[Structured page parsing data]

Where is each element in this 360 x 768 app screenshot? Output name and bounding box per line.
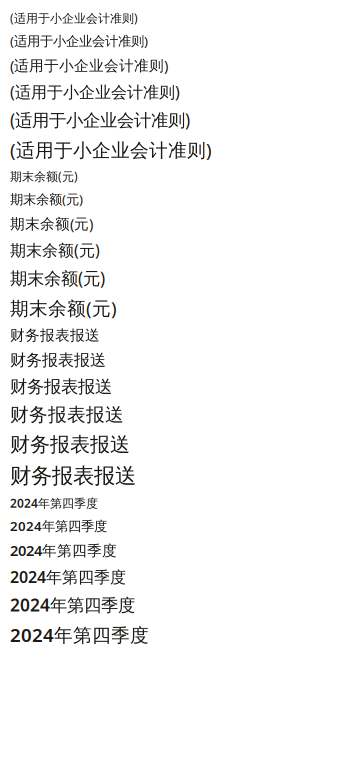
staticText: 期末余额(元) <box>10 214 93 233</box>
staticText: 财务报表报送 <box>10 376 112 397</box>
staticText: 2024年第四季度 <box>10 495 98 511</box>
staticText: (适用于小企业会计准则) <box>10 81 180 102</box>
staticText: 2024年第四季度 <box>10 622 149 647</box>
staticText: 财务报表报送 <box>10 350 106 370</box>
staticText: 2024年第四季度 <box>10 566 126 587</box>
staticText: 财务报表报送 <box>10 403 124 426</box>
staticText: 财务报表报送 <box>10 326 100 344</box>
staticText: 2024年第四季度 <box>10 541 117 560</box>
staticText: 期末余额(元) <box>10 296 117 320</box>
staticText: (适用于小企业会计准则) <box>10 10 138 26</box>
staticText: 2024年第四季度 <box>10 593 135 616</box>
staticText: 财务报表报送 <box>10 432 130 457</box>
staticText: (适用于小企业会计准则) <box>10 137 212 162</box>
staticText: 期末余额(元) <box>10 190 83 208</box>
staticText: (适用于小企业会计准则) <box>10 108 190 131</box>
staticText: 期末余额(元) <box>10 168 78 184</box>
staticText: 期末余额(元) <box>10 266 105 290</box>
staticText: 财务报表报送 <box>10 463 136 489</box>
staticText: (适用于小企业会计准则) <box>10 32 148 50</box>
staticText: (适用于小企业会计准则) <box>10 56 168 75</box>
staticText: 期末余额(元) <box>10 239 100 260</box>
staticText: 2024年第四季度 <box>10 517 107 535</box>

GOAL OF THE EXERCISE:
Every entry above, pictures excluded, needs to be duplicated exactly.

REPLY TO THE EXERCISE:
Where is each element in this 360 x 768 app screenshot? Output name and bounding box per line.
staticText: 期末余额(元) <box>10 214 93 233</box>
staticText: 财务报表报送 <box>10 376 112 397</box>
staticText: 2024年第四季度 <box>10 495 98 511</box>
staticText: (适用于小企业会计准则) <box>10 81 180 102</box>
staticText: 2024年第四季度 <box>10 622 149 647</box>
staticText: 财务报表报送 <box>10 350 106 370</box>
staticText: 2024年第四季度 <box>10 566 126 587</box>
staticText: 财务报表报送 <box>10 403 124 426</box>
staticText: 财务报表报送 <box>10 326 100 344</box>
staticText: 2024年第四季度 <box>10 541 117 560</box>
staticText: 期末余额(元) <box>10 296 117 320</box>
staticText: (适用于小企业会计准则) <box>10 10 138 26</box>
staticText: 2024年第四季度 <box>10 593 135 616</box>
staticText: 财务报表报送 <box>10 432 130 457</box>
staticText: (适用于小企业会计准则) <box>10 137 212 162</box>
staticText: 期末余额(元) <box>10 190 83 208</box>
staticText: (适用于小企业会计准则) <box>10 108 190 131</box>
staticText: 期末余额(元) <box>10 168 78 184</box>
staticText: 期末余额(元) <box>10 266 105 290</box>
staticText: 财务报表报送 <box>10 463 136 489</box>
staticText: (适用于小企业会计准则) <box>10 32 148 50</box>
staticText: (适用于小企业会计准则) <box>10 56 168 75</box>
staticText: 期末余额(元) <box>10 239 100 260</box>
staticText: 2024年第四季度 <box>10 517 107 535</box>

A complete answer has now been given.